- 1 tbsp olive oil
- ½ tsp fennel seeds
- 1 small red onion, roughly chopped
- 1 medium carrot, peeled and roughly chopped
- 1 stick celery, roughly chopped
- 2 garlic, crushed
- ½ x 400g can chopped tomatoes
- 1 tomato, chopped
- 1 bay leaf
- ½ x 400g cannellini beans
- 1 small potato
- 150g kale
- 50g stale bread, torn into chunks
- Pinch of salt
- Pinch of ground black pepper
- 2 tsp vegetarian pesto
- Pour the olive oil into a medium-sized saucepan and heat the fennel seeds until they pop. Add the onion, carrot, celery and garlic and cook over a low heat with the lid ajar for 15 minutes until soft, but not brown.
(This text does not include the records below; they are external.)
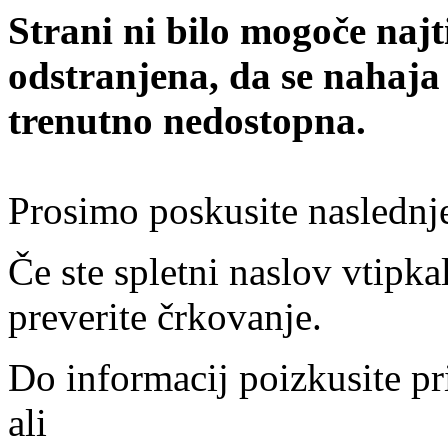
Strani ni bilo mogoče najt
odstranjena, da se nahaja
trenutno nedostopna.
Prosimo poskusite naslednj
Če ste spletni naslov vtipkal
preverite črkovanje.
Do informacij poizkusite pr
ali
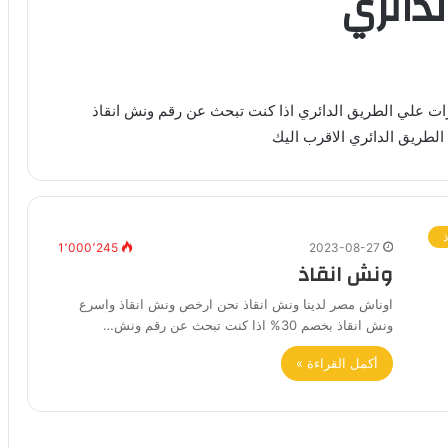
دائري
ات علي الطريق الدائري اذا كنت تبحث عن رقم ونش انقاذ
1٬000٬245
2023-08-27
ونش انقاذ
اوناش مصر لدينا ونش انقاذ نحن ارخص ونش انقاذ واسرع
ونش انقاذ بخصم 30% اذا كنت تبحث عن رقم ونش…
أكمل القراءة »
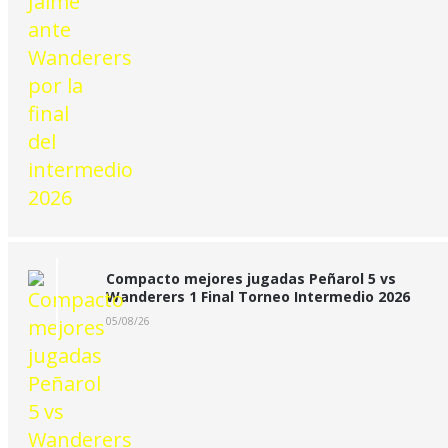
Compacto mejores jugadas Peñarol 5 vs
Wanderers 1 Final Torneo Intermedio 2026
05/08/26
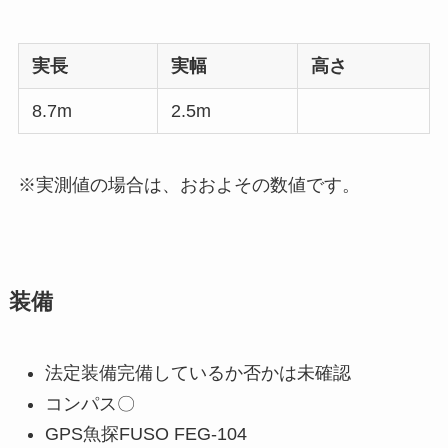
実長
実幅
高さ
8.7m
2.5m
※実測値の場合は、おおよその数値です。
装備
法定装備完備しているか否かは未確認
コンパス〇
GPS魚探FUSO FEG-104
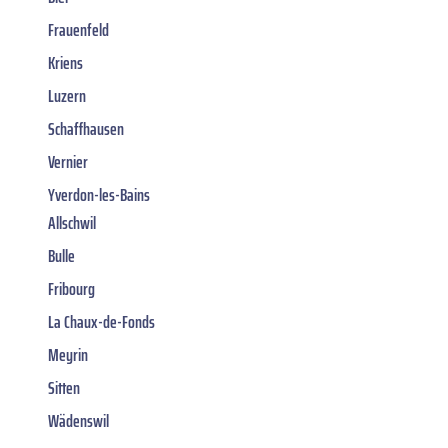
Frauenfeld
Kriens
Luzern
Schaffhausen
Vernier
Yverdon-les-Bains
Allschwil
Bulle
Fribourg
La Chaux-de-Fonds
Meyrin
Sitten
Wädenswil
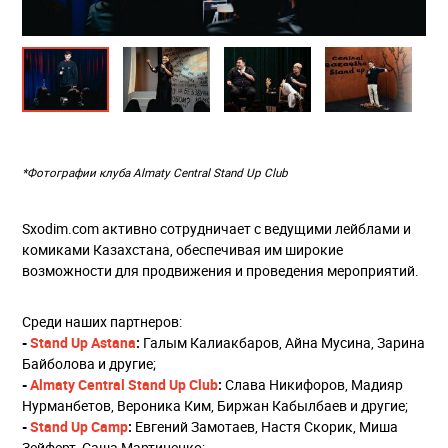
*Фотографии клуба Almaty Central Stand Up Club
Sxodim.com активно сотрудничает с ведущими лейблами и
комиками Казахстана, обеспечивая им широкие
возможности для продвижения и проведения мероприятий.
Среди наших партнеров:
-
Stand Up Astana
:
Галым Калиакбаров, Айна Мусина, Зарина
Байболова и другие;
-
Almaty Central Stand Up Club
:
Слава Никифоров, Мадияр
Нурманбетов, Вероника Ким, Биржан Кабылбаев и другие;
-
Stand Up Camp
:
Евгений Замотаев, Настя Скорик, Миша
Зейферт, Саша Мартиненко;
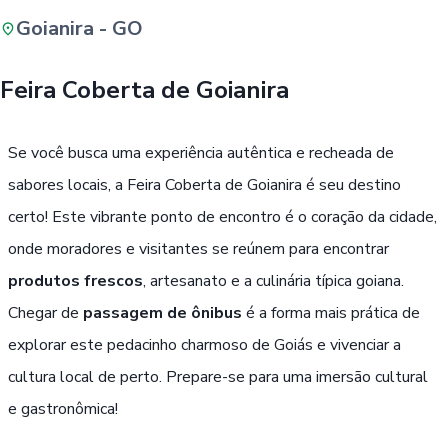
Goianira - GO
Buscar
Feira Coberta de Goianira
Passe Livre, Idoso ou ID Jovem
i
Se você busca uma experiência autêntica e recheada de
sabores locais, a Feira Coberta de Goianira é seu destino
certo! Este vibrante ponto de encontro é o coração da cidade,
onde moradores e visitantes se reúnem para encontrar
produtos frescos
, artesanato e a culinária típica goiana.
Chegar de
passagem de ônibus
é a forma mais prática de
explorar este pedacinho charmoso de Goiás e vivenciar a
cultura local de perto. Prepare-se para uma imersão cultural
e gastronômica!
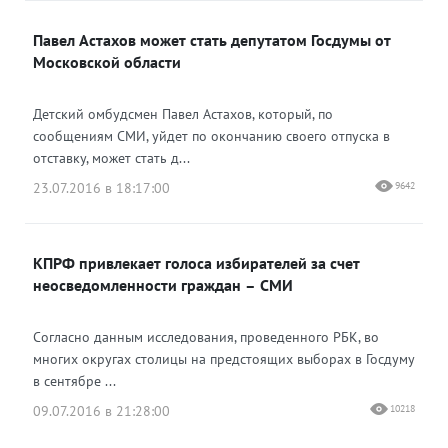
Павел Астахов может стать депутатом Госдумы от
Московской области
Детский омбудсмен Павел Астахов, который, по
сообщениям СМИ, уйдет по окончанию своего отпуска в
отставку, может стать д...
23.07.2016 в 18:17:00
9642
КПРФ привлекает голоса избирателей за счет
неосведомленности граждан – СМИ
Согласно данным исследования, проведенного РБК, во
многих округах столицы на предстоящих выборах в Госдуму
в сентябре ...
09.07.2016 в 21:28:00
10218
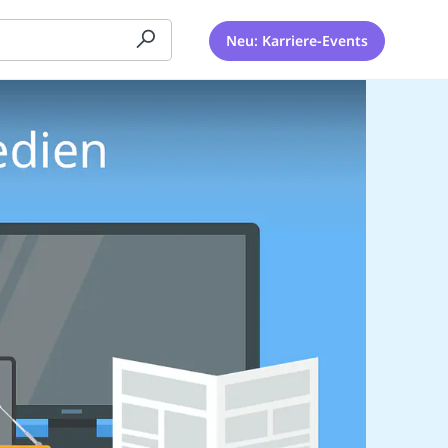
Neu: Karriere-Events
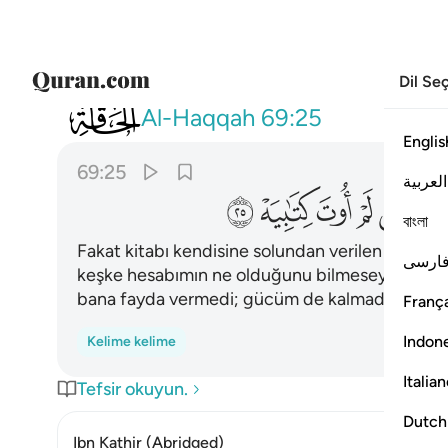
Dil Se
069
واما من اوتي كتابه بشماله فيقول يا ليتن
Al-Haqqah
69:25
Englis
69:25
العربية
ﲳ
ﲴ
ﲵ
ﲶ
ﲷ
বাংলা
Fakat kitabı kendisine solundan verilen kimse:
ارسی
keşke hesabımın ne olduğunu bilmeseydim; bu 
bana fayda vermedi; gücüm de kalmadı" der.
França
Indon
Kelime kelime
Italia
Tefsir okuyun.
Dutch
Ibn Kathir (Abridged)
- Add the canned and fresh tomatoes and bay leaf then bring back to a gentle simmer for a few minutes.
- Add the cannellini beans and potato, together with 100ml water, and bring back to the boil and simmer for 15 minutes.
- Stir in the kale and the bread and continue cooking for a further 15 minutes. The soup should be thick but not dry, so add more water if needed.
- Serve in bowls, seasoned to taste, with the pesto.